Cela ne l'empêchera pas d'atteindre son objectif : "Je veux gagner", dit-il. Avec de puissants sponsors derrière lui, comme PRB pour le bateau et l'équipement ou North Sails Performance pour son huile offshore, Guillou compte bien parmi les favoris. Son sponsor a acheté le Rustler à Venise pour 75 000 euros. Au moins la même somme a été dépensée pour l'équipement et le refit, plutôt plus. Depuis 1980, le chantier naval britannique Rustler a construit 126 fois ce type de bateau. À la demande des clients, il l'est même encore aujourd'hui. Suite à la victoire de Jean-Luc Van Den Heede lors de la Golden Globe Race 2018/19 sur le "Matmut", ce type de bateau est désormais l'un des plus demandés pour la course mondiale. Fin juin, huit skippers souhaitaient participer à la course à l'automne. Cela représente plus d'un tiers de la flotte.

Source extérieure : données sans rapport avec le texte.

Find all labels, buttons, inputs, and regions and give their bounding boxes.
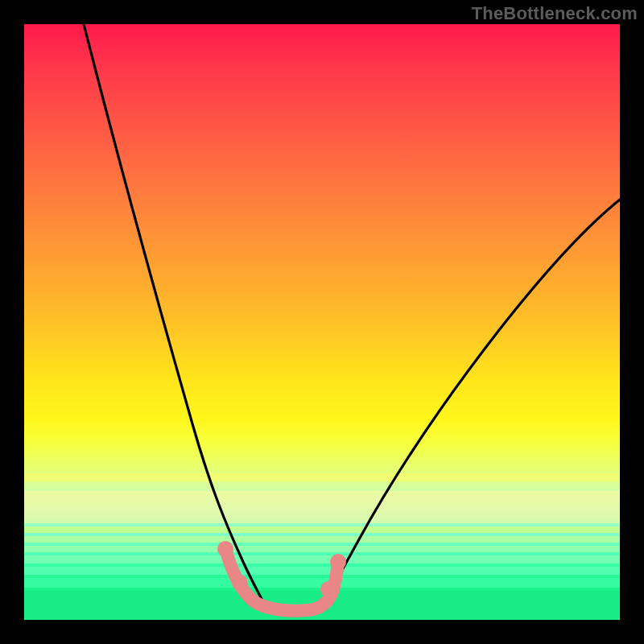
plot-area — [24, 24, 620, 620]
left-curve — [84, 24, 264, 604]
chart-container: TheBottleneck.com — [0, 0, 644, 644]
highlight-dot-right-mid — [320, 581, 336, 597]
highlight-dot-right — [330, 554, 346, 570]
chart-svg — [24, 24, 620, 620]
watermark-text: TheBottleneck.com — [472, 3, 638, 24]
highlight-dot-left-mid — [232, 575, 248, 591]
highlight-dot-left — [217, 541, 233, 557]
right-curve — [324, 200, 620, 604]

Mais tous n'arriveront pas sur la ligne de départ. Certains ont déjà abandonné - les obstacles sont parfois trop importants pour que le bateau soit prêt à temps. Covid, goulots d'étranglement dans les livraisons - tout cela préoccupe aussi les navigateurs sans escale. Certains manquent tout simplement d'argent dans la dernière ligne droite. Pour Damien Guillou, en revanche, tout se déroule comme prévu. Pense-t-il déjà à l'après-tour du monde à la voile ? A son prochain objectif sportif - peut-être une régate sur l'un des bolides modernes qui l'entourent ? "On verra", répond-il de manière évasive. "Pour l'instant, je suis entièrement focalisé sur le Golden Globe !" Il se sent en forme pour le test d'endurance - son bateau semble l'être aussi.
Neuf marins se sont affrontés en 1968 lors de la première course autour du monde, la Sunday Times Golden Globe Race. Un seul est arrivé à bon port et a marqué l'histoire de la voile : Sir Robin Knox-Johnston. 50 ans plus tard, en juillet 2018, 17 skippers ont pris le départ du revival de la course. Sur des quillards longs conçus avant 1988, ils ont navigué autour du monde sur la même route qu'à l'époque, avec les moyens de navigation d'autrefois. Aucun outil électronique n'était autorisé à bord, les skippers naviguaient de manière classique avec un sextant et une carte papier. La nouvelle édition de la course devrait à l'avenir se répéter tous les quatre ans. Le prochain départ sera donné le 4 septembre aux Sables-d'Olonne. Toutes les infos sur la course sont disponibles ici >>.